_WORK TO BE COMPLETED_.
Below is a set of records, and all of them should be retyped exactly, minus the pictures.

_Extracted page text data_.
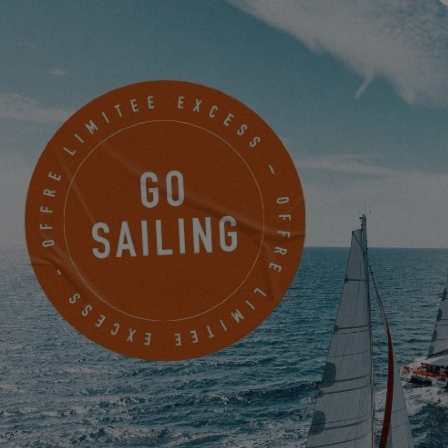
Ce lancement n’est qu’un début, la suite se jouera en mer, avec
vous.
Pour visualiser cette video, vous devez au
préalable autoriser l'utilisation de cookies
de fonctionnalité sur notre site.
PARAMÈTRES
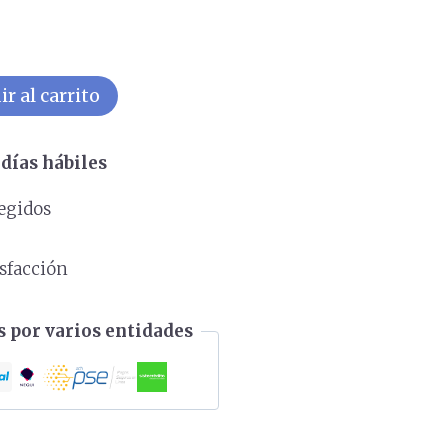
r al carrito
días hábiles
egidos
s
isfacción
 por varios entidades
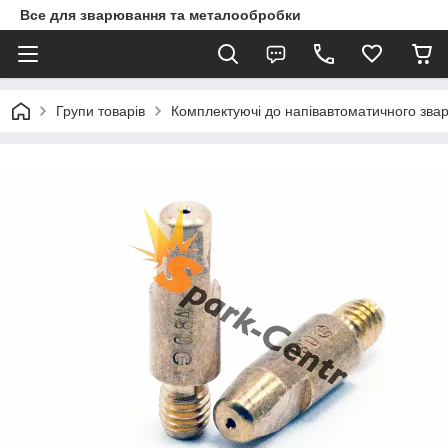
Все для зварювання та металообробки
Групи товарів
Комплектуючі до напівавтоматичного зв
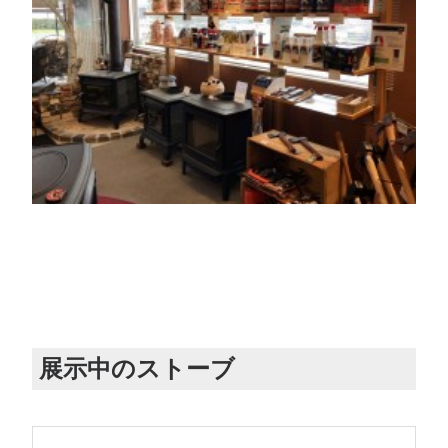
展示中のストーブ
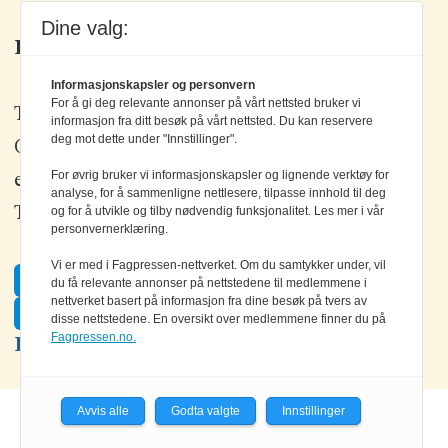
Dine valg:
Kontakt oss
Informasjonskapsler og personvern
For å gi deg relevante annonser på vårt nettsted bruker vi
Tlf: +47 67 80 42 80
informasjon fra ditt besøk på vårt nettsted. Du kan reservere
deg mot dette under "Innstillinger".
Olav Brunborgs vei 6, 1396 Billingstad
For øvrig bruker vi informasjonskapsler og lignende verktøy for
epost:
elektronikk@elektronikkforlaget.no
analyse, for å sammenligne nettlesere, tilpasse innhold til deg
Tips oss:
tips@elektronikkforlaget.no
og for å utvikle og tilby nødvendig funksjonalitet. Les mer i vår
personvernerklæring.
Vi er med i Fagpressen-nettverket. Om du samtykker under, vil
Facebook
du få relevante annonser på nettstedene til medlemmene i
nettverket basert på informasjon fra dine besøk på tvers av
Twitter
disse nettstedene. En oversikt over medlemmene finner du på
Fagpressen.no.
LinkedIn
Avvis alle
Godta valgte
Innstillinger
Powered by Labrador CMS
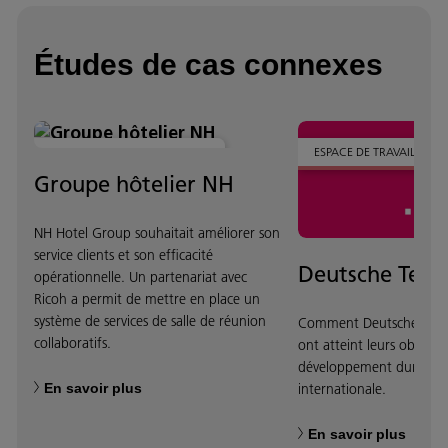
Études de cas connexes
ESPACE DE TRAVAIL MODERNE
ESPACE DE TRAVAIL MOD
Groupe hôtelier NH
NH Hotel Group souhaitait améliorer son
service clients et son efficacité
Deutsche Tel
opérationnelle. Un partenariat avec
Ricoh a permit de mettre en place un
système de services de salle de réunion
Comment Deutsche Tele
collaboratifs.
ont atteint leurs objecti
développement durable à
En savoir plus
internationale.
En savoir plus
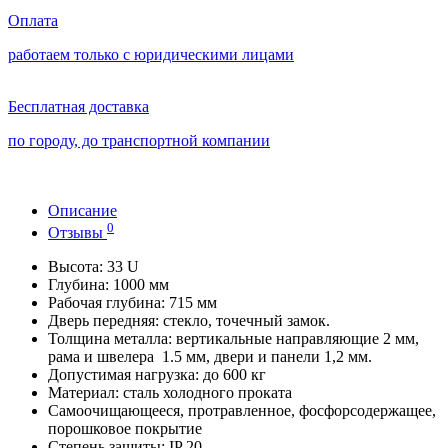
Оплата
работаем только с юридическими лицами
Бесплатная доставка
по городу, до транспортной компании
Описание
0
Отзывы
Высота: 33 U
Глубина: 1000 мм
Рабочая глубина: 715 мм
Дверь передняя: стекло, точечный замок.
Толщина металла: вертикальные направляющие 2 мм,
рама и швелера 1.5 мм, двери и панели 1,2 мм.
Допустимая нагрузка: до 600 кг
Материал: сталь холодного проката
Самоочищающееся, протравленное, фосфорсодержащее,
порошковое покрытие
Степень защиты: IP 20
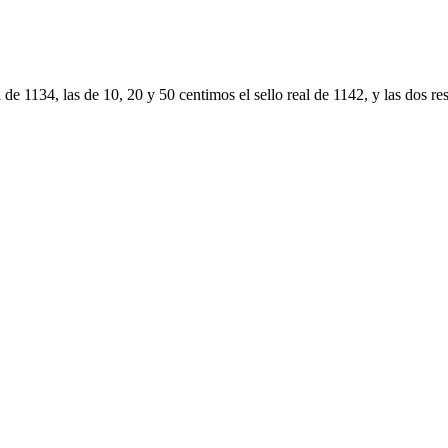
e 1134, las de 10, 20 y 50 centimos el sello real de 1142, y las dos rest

_TASK SOLUTION_.
Ce lancement n’est qu’un début, la suite se jouera en mer, avec
vous.
Pour visualiser cette video, vous devez au
préalable autoriser l'utilisation de cookies
de fonctionnalité sur notre site.
PARAMÈTRES
r al carrito
días hábiles
egidos
s
isfacción
 por varios entidades
Все для зварювання та металообробки
Групи товарів
Комплектуючі до напівавтоматичного зв
展示中のストーブ
Dine valg:
Kontakt oss
Informasjonskapsler og personvern
For å gi deg relevante annonser på vårt nettsted bruker vi
Tlf: +47 67 80 42 80
informasjon fra ditt besøk på vårt nettsted. Du kan reservere
deg mot dette under "Innstillinger".
Olav Brunborgs vei 6, 1396 Billingstad
For øvrig bruker vi informasjonskapsler og lignende verktøy for
epost:
elektronikk@elektronikkforlaget.no
analyse, for å sammenligne nettlesere, tilpasse innhold til deg
Tips oss:
tips@elektronikkforlaget.no
og for å utvikle og tilby nødvendig funksjonalitet. Les mer i vår
personvernerklæring.
Vi er med i Fagpressen-nettverket. Om du samtykker under, vil
Facebook
du få relevante annonser på nettstedene til medlemmene i
nettverket basert på informasjon fra dine besøk på tvers av
Twitter
disse nettstedene. En oversikt over medlemmene finner du på
Fagpressen.no.
LinkedIn
Avvis alle
Godta valgte
Innstillinger
Powered by Labrador CMS
Études de cas connexes
ESPACE DE TRAVAIL MODERNE
ESPACE DE TRAVAIL MOD
Groupe hôtelier NH
NH Hotel Group souhaitait améliorer son
service clients et son efficacité
Deutsche Tel
opérationnelle. Un partenariat avec
Ricoh a permit de mettre en place un
système de services de salle de réunion
Comment Deutsche Tele
collaboratifs.
ont atteint leurs objecti
développement durable à
En savoir plus
internationale.
En savoir plus
Оплата
работаем только с юридическими лицами
Бесплатная доставка
по городу, до транспортной компании
Описание
0
Отзывы
Высота: 33 U
Глубина: 1000 мм
Рабочая глубина: 715 мм
Дверь передняя: стекло, точечный замок.
Толщина металла: вертикальные направляющие 2 мм,
рама и швелера 1.5 мм, двери и панели 1,2 мм.
Допустимая нагрузка: до 600 кг
Материал: сталь холодного проката
Самоочищающееся, протравленное, фосфорсодержащее,
порошковое покрытие
Степень защиты: IP 20
e 1134, las de 10, 20 y 50 centimos el sello real de 1142, y las dos rest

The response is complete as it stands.